INFORMATION GIVEN:
# # #

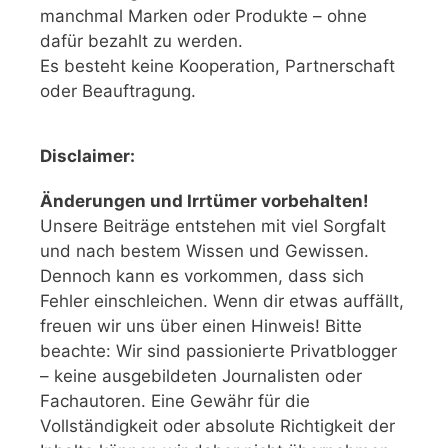
manchmal Marken oder Produkte – ohne
dafür bezahlt zu werden.
Es besteht keine Kooperation, Partnerschaft
oder Beauftragung.
Disclaimer:
Änderungen und Irrtümer vorbehalten!
Unsere Beiträge entstehen mit viel Sorgfalt
und nach bestem Wissen und Gewissen.
Dennoch kann es vorkommen, dass sich
Fehler einschleichen. Wenn dir etwas auffällt,
freuen wir uns über einen Hinweis! Bitte
beachte: Wir sind passionierte Privatblogger
– keine ausgebildeten Journalisten oder
Fachautoren. Eine Gewähr für die
Vollständigkeit oder absolute Richtigkeit der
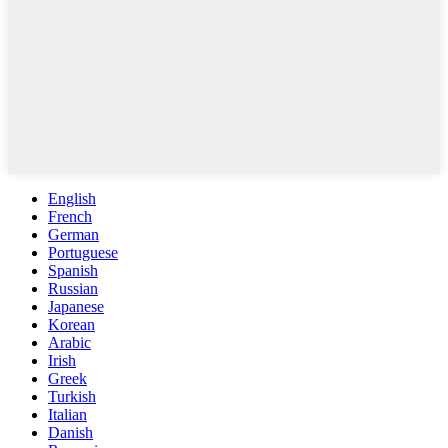
English
French
German
Portuguese
Spanish
Russian
Japanese
Korean
Arabic
Irish
Greek
Turkish
Italian
Danish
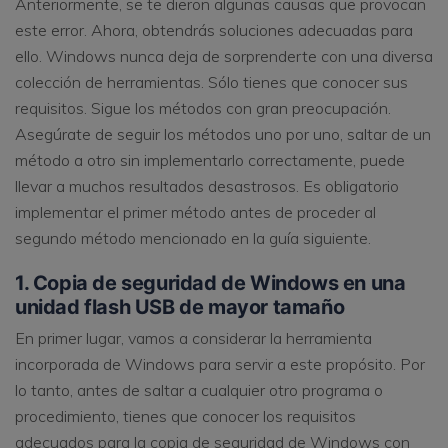
Anteriormente, se te dieron algunas causas que provocan
este error. Ahora, obtendrás soluciones adecuadas para
ello. Windows nunca deja de sorprenderte con una diversa
colección de herramientas. Sólo tienes que conocer sus
requisitos. Sigue los métodos con gran preocupación.
Asegúrate de seguir los métodos uno por uno, saltar de un
método a otro sin implementarlo correctamente, puede
llevar a muchos resultados desastrosos. Es obligatorio
implementar el primer método antes de proceder al
segundo método mencionado en la guía siguiente.
1. Copia de seguridad de Windows en una
unidad flash USB de mayor tamaño
En primer lugar, vamos a considerar la herramienta
incorporada de Windows para servir a este propósito. Por
lo tanto, antes de saltar a cualquier otro programa o
procedimiento, tienes que conocer los requisitos
adecuados para la copia de seguridad de Windows con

# # #

ACTIVITY: Give the lines of the entries above exactly as they appear, leaving out each picture.

WRITTEN RESPONSE:
manchmal Marken oder Produkte – ohne
dafür bezahlt zu werden.
Es besteht keine Kooperation, Partnerschaft
oder Beauftragung.
Disclaimer:
Änderungen und Irrtümer vorbehalten!
Unsere Beiträge entstehen mit viel Sorgfalt
und nach bestem Wissen und Gewissen.
Dennoch kann es vorkommen, dass sich
Fehler einschleichen. Wenn dir etwas auffällt,
freuen wir uns über einen Hinweis! Bitte
beachte: Wir sind passionierte Privatblogger
– keine ausgebildeten Journalisten oder
Fachautoren. Eine Gewähr für die
Vollständigkeit oder absolute Richtigkeit der
English
French
German
Portuguese
Spanish
Russian
Japanese
Korean
Arabic
Irish
Greek
Turkish
Italian
Danish
Anteriormente, se te dieron algunas causas que provocan
este error. Ahora, obtendrás soluciones adecuadas para
ello. Windows nunca deja de sorprenderte con una diversa
colección de herramientas. Sólo tienes que conocer sus
requisitos. Sigue los métodos con gran preocupación.
Asegúrate de seguir los métodos uno por uno, saltar de un
método a otro sin implementarlo correctamente, puede
llevar a muchos resultados desastrosos. Es obligatorio
implementar el primer método antes de proceder al
segundo método mencionado en la guía siguiente.
1. Copia de seguridad de Windows en una
unidad flash USB de mayor tamaño
En primer lugar, vamos a considerar la herramienta
incorporada de Windows para servir a este propósito. Por
lo tanto, antes de saltar a cualquier otro programa o
procedimiento, tienes que conocer los requisitos
adecuados para la copia de seguridad de Windows con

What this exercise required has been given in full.